WORK TASK = Go through the material below and copy each line where the word "untuk" appears.

INPUT DATA =
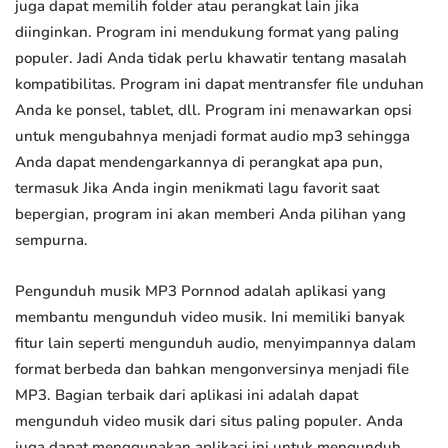
juga dapat memilih folder atau perangkat lain jika
diinginkan. Program ini mendukung format yang paling
populer. Jadi Anda tidak perlu khawatir tentang masalah
kompatibilitas. Program ini dapat mentransfer file unduhan
Anda ke ponsel, tablet, dll. Program ini menawarkan opsi
untuk mengubahnya menjadi format audio mp3 sehingga
Anda dapat mendengarkannya di perangkat apa pun,
termasuk Jika Anda ingin menikmati lagu favorit saat
bepergian, program ini akan memberi Anda pilihan yang
sempurna.
Pengunduh musik MP3 Pornnod adalah aplikasi yang
membantu mengunduh video musik. Ini memiliki banyak
fitur lain seperti mengunduh audio, menyimpannya dalam
format berbeda dan bahkan mengonversinya menjadi file
MP3. Bagian terbaik dari aplikasi ini adalah dapat
mengunduh video musik dari situs paling populer. Anda
juga dapat menggunakan aplikasi ini untuk mengunduh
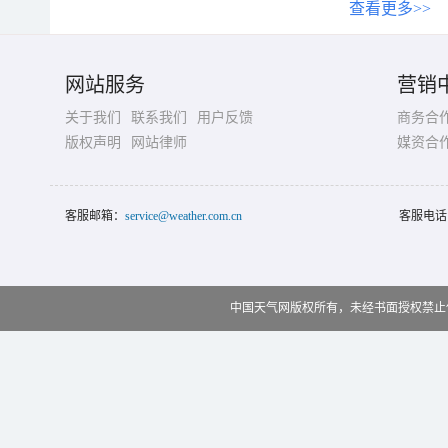
查看更多>>
网站服务
营销
关于我们
联系我们
用户反馈
商务合
版权声明
网站律师
媒资合
客服邮箱：
service@weather.com.cn
客服电话
中国天气网版权所有，未经书面授权禁止使用 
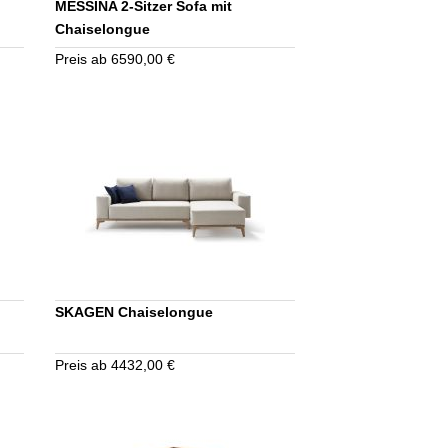
MESSINA 2-Sitzer Sofa mit
Chaiselongue
Preis ab 6590,00 €
SKAGEN Chaiselongue
Preis ab 4432,00 €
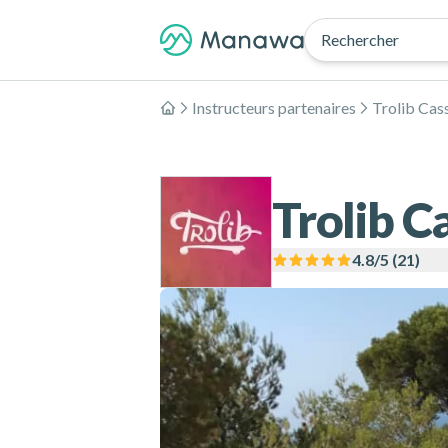
Rechercher
Instructeurs partenaires
Trolib Cas
Accueil
Trolib C
4.8
/5 (
21
)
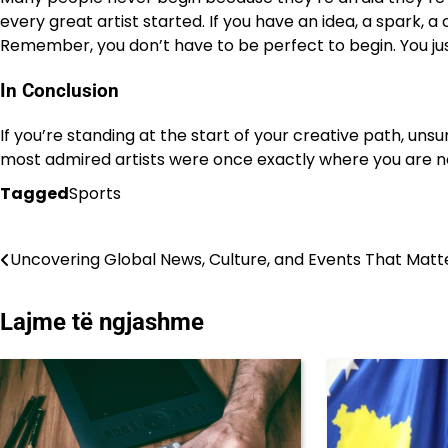
every great artist started. If you have an idea, a spark, a
Remember, you don’t have to be perfect to begin. You jus
In Conclusion
If you’re standing at the start of your creative path, unsu
most admired artists were once exactly where you are n
Tagged
Sports
Lëvizje
Uncovering Global News, Culture, and Events That Matt
te
Lajme të ngjashme
postimet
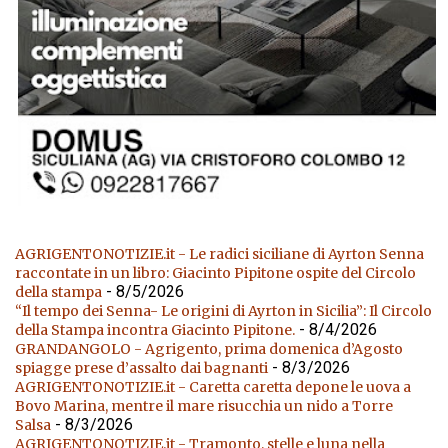
AGRIGENTONOTIZIE.it - Le radici siciliane di Ayrton Senna
raccontate in un libro: Giacinto Pipitone ospite del Circolo
- 8/5/2026
della stampa
“Il tempo dei Senna- Le origini di Ayrton in Sicilia”: Il Circolo
- 8/4/2026
della Stampa incontra Giacinto Pipitone.
GRANDANGOLO - Agrigento, prima domenica d’Agosto
- 8/3/2026
spiagge prese d’assalto dai bagnanti
AGRIGENTONOTIZIE.it - Caretta caretta depone le uova a
Bovo Marina, mentre il mare risucchia un nido a Torre
- 8/3/2026
Salsa
AGRIGENTONOTIZIE.it - Tramonto, stelle e luna nella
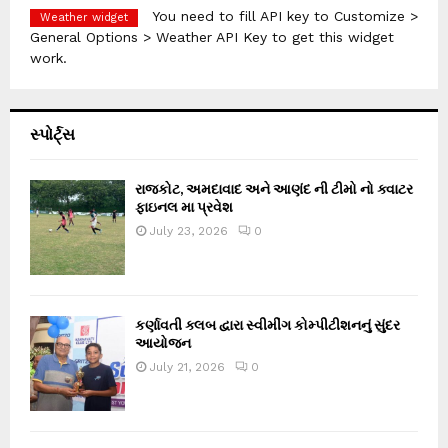
You need to fill API key to Customize >
Weather widget
General Options > Weather API Key to get this widget
work.
સ્પોર્ટ્સ
રાજકોટ, અમદાવાદ અને આણંદ ની ટીમો નો ક્વાટર
ફાઇનલ મા પ્રવેશ
July 23, 2026
0
કર્ણાવતી ક્લબ દ્વારા સ્વીમીંગ કોમ્પીટીશનનું સુંદર
આયોજન
July 21, 2026
0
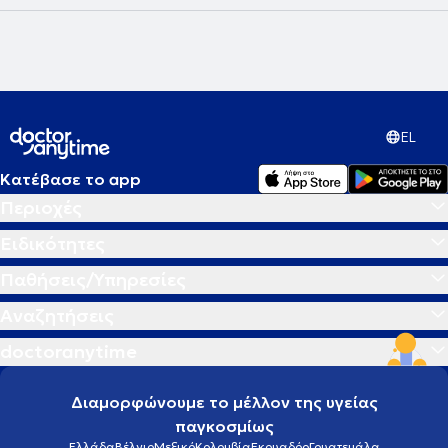
EL
Κατέβασε το app
Περιοχές
Ειδικότητες
Παθήσεις/Υπηρεσίες
Αναζητήσεις
doctoranytime
Διαμορφώνουμε το μέλλον της υγείας
παγκοσμίως
Ελλάδα
Βέλγιο
Μεξικό
Κολομβία
Εκουαδόρ
Γουατεμάλα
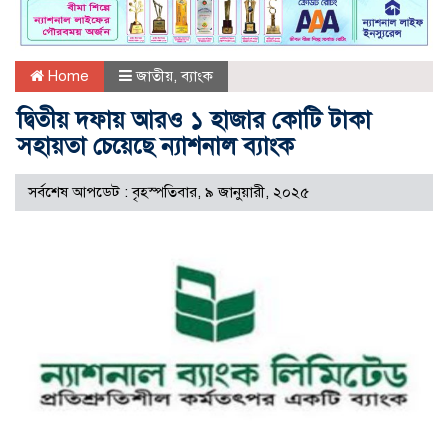
Home
জাতীয়
,
ব্যাংক
দ্বিতীয় দফায় আরও ১ হাজার কোটি টাকা
সহায়তা চেয়েছে ন্যাশনাল ব্যাংক
সর্বশেষ আপডেট : বৃহস্পতিবার, ৯ জানুয়ারী, ২০২৫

FINISHED EXERCISE =
untuk mengubahnya menjadi format audio mp3 sehingga
juga dapat menggunakan aplikasi ini untuk mengunduh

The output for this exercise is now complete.